В тот осенний день красные и желтые листья летали на ветру. Мы с Антоном ходили уже в десятый класс.
В парке почти никого не было. Небо походило на сине-серый мрамор, солнце то показывалось из-за огромных туч, то пряталось, и становилось темно. Ветер яростно срывал с деревьев листву.

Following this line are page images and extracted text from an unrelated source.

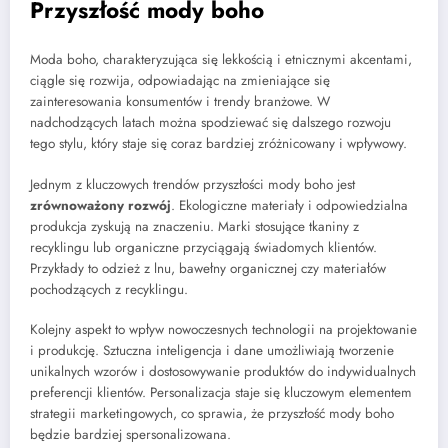
Przyszłość mody boho
Moda boho, charakteryzująca się lekkością i etnicznymi akcentami,
ciągle się rozwija, odpowiadając na zmieniające się
zainteresowania konsumentów i trendy branżowe. W
nadchodzących latach można spodziewać się dalszego rozwoju
tego stylu, który staje się coraz bardziej zróżnicowany i wpływowy.
Jednym z kluczowych trendów przyszłości mody boho jest
zrównoważony rozwój
. Ekologiczne materiały i odpowiedzialna
produkcja zyskują na znaczeniu. Marki stosujące tkaniny z
recyklingu lub organiczne przyciągają świadomych klientów.
Przykłady to odzież z lnu, bawełny organicznej czy materiałów
pochodzących z recyklingu.
Kolejny aspekt to wpływ nowoczesnych technologii na projektowanie
i produkcję. Sztuczna inteligencja i dane umożliwiają tworzenie
unikalnych wzorów i dostosowywanie produktów do indywidualnych
preferencji klientów. Personalizacja staje się kluczowym elementem
strategii marketingowych, co sprawia, że przyszłość mody boho
będzie bardziej spersonalizowana.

Мы с Тошей шли миллион раз исхоженными нами дорожкам, болтали… Вообще-то болтала больше я, он на удивление много молчал. Я все гадала почему? Думала, что он плохо себя чувствует, но не показывает виду. Он редко признавался в своих слабостях.
Когда мы проходили наше дерево, Антон предложил:
— Давай подойдем?
Мы подошли, постояли. Я хотела погулять по парку, но Тоша удержал меня за руку и попросил:
— Еще постоим.
Я не углядела в его просьбе ничего особенного. Мы стояли друг против друга, он держал меня за руку и все смотрел в глаза.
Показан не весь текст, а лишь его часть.